───── Input data

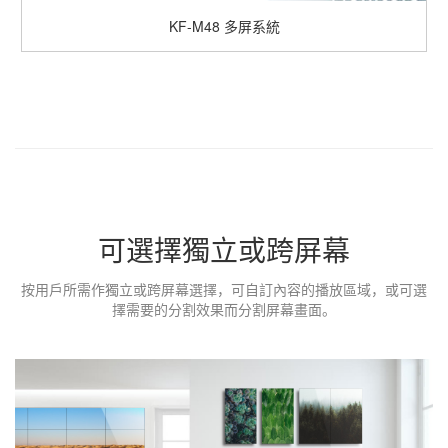
KF-M48
多屏系統
可選擇獨立或跨屏幕
按用戶所需作獨立或跨屏幕選擇，可自訂內容的播放區域，或可選
擇需要的分割效果而分割屏幕畫面。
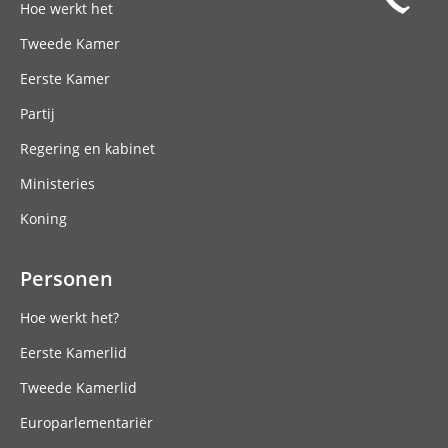
Hoe werkt het
Tweede Kamer
Eerste Kamer
Partij
Regering en kabinet
Ministeries
Koning
Personen
Hoe werkt het?
Eerste Kamerlid
Tweede Kamerlid
Europarlementariër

──────────

You are asked to reproduce word for word the line containing "Ministeries" and every subsequent line through the end of the entries.

Answer space:
Ministeries
Koning
Personen
Hoe werkt het?
Eerste Kamerlid
Tweede Kamerlid
Europarlementariër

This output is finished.